The Public Service Commission approved an order Wednesday that the regulators hope will answer the concerns about a $1 billion plan to pay for the recovery costs from the 2005 hurricanes.

The state Bond Commission is scheduled today to take the final vote on the plan that promoters say would save Entergy Corp.’s 1 million Louisiana customers a small amount on their monthly electric bills.

Entergy wants to create a quasi-government agency to handle the $1 billion in bonds. The arrangement would allow Entergy to avoid paying about $281 million in taxes on the bond proceeds, provided that the Internal Revenue Service agrees.

State Treasurer John Kennedy and Gov. Bobby Jindal’s two top aides have opposed the unique financial arrangement, saying the complex transaction has too many unknowns and could end up eventually costing the state’s taxpayers, not just Entergy’s customers.

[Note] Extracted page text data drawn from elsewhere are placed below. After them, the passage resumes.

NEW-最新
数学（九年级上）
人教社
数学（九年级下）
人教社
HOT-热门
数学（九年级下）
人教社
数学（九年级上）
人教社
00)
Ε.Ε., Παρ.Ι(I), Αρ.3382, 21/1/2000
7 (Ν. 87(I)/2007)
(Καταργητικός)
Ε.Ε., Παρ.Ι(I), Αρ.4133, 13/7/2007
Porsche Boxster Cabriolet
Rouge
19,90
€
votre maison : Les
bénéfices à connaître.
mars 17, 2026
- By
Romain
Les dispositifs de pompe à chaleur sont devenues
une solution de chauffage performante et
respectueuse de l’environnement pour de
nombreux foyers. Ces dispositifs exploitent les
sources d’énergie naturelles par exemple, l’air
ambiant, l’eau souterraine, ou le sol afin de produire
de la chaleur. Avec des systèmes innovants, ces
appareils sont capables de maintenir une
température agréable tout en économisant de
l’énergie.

For instance, Kennedy has said that should the IRS not approve the structure of the transaction, the federal government would look to Louisiana taxpayers to pay.

The PSC order, which is about 2-inches thick, included language in which Entergy officials promised to pay “any federal tax liability.” The order and a stipulated agreement was approved Wednesday.

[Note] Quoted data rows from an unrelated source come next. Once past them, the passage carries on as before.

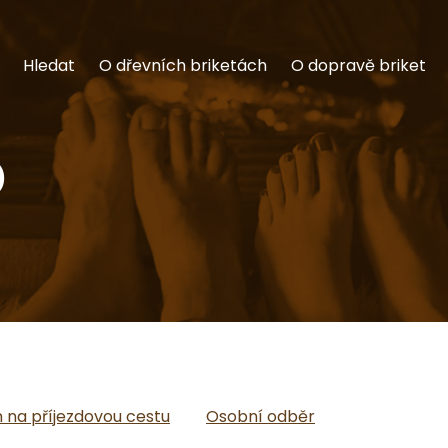
Hledat
O dřevních briketách
O dopravě briket
)
na příjezdovou cestu
Osobní odběr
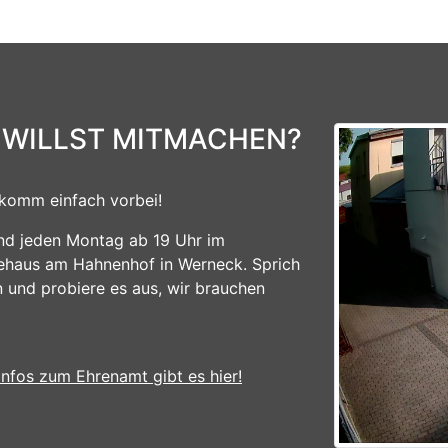
 WILLST MITMACHEN?
komm einfach vorbei!
ind jeden Montag ab 19 Uhr im
ehaus am Hahnenhof in Werneck. Sprich
n und probiere es aus, wir brauchen
Infos zum Ehrenamt gibt es hier!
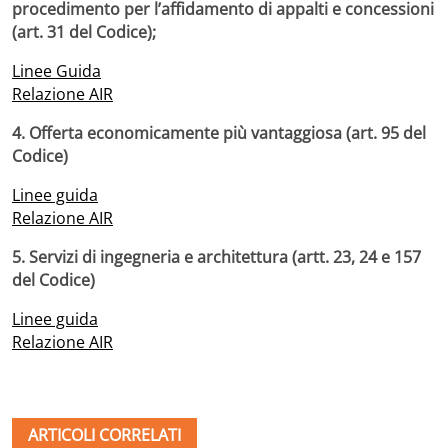
procedimento per l’affidamento di appalti e concessioni
(art. 31 del Codice);
Linee Guida
Relazione AIR
4. Offerta economicamente più vantaggiosa (art. 95 del
Codice)
Linee guida
Relazione AIR
5. Servizi di ingegneria e architettura (artt. 23, 24 e 157
del Codice)
Linee guida
Relazione AIR
ARTICOLI CORRELATI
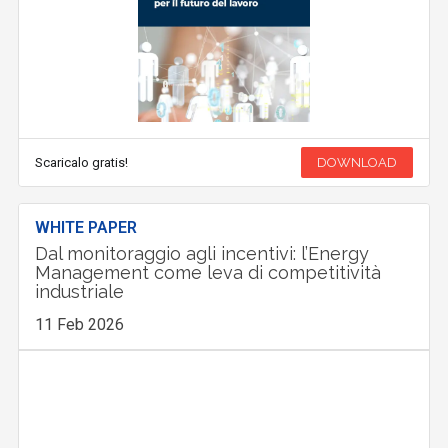
Scaricalo gratis!
DOWNLOAD
WHITE PAPER
Dal monitoraggio agli incentivi: l’Energy
Management come leva di competitività
industriale
11 Feb 2026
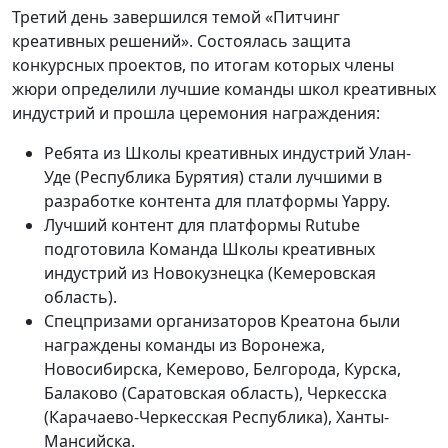
Третий день завершился темой «Питчинг
креативных решений». Состоялась защита
конкурсных проектов, по итогам которых члены
жюри определили лучшие команды школ креативных
индустрий и прошла церемония награждения:
Ребята из Школы креативных индустрий Улан-
Уде (Республика Бурятия) стали лучшими в
разработке контента для платформы Yappy.
Лучший контент для платформы Rutube
подготовила Команда Школы креативных
индустрий из Новокузнецка (Кемеровская
область).
Спецпризами организаторов Креатона были
награждены команды из Воронежа,
Новосибирска, Кемерово, Белгорода, Курска,
Балаково (Саратовская область), Черкесска
(Карачаево-Черкесская Республика), Ханты-
Мансийска.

“We put in the language we think should answer their concerns,” PSC Chairman Jay Blossman of Mandeville said. He referred to Kennedy, Timmy Teepell, Jindal’s chief of staff, and Angèle Davis, Jindal’s commissioner of administration.

“If there’s a risk, it’s very minimal,” Blossman said.

T. Michael Twomey of Jefferson, Entergy’s vice president in charge of regulatory affairs in Louisiana, said the company wrote Kennedy a letter that specifically said the state would be neither at risk for repaying the storm restoration bonds nor liable for any federal income tax.

A parade of lawyers representing some of Entergy’s largest industrial customers, who initially had raised questions about the unique financial transaction, took the microphone at a Wednesday hearing to support the plan.

Kennedy did not return a call seeking comment Wednesday.

Entergy’s Louisiana customers are required by law to repay the $842 million the company paid to replace broken utility poles, restring fallen wire and otherwise get the lights back on after hurricanes Katrina and Rita.

The $1 billion bond would repay Entergy and set aside money to help defray expenses caused by the next hurricane. Entergy’s customers would repay the loan through a surcharge added to electric bills each month for 10 years.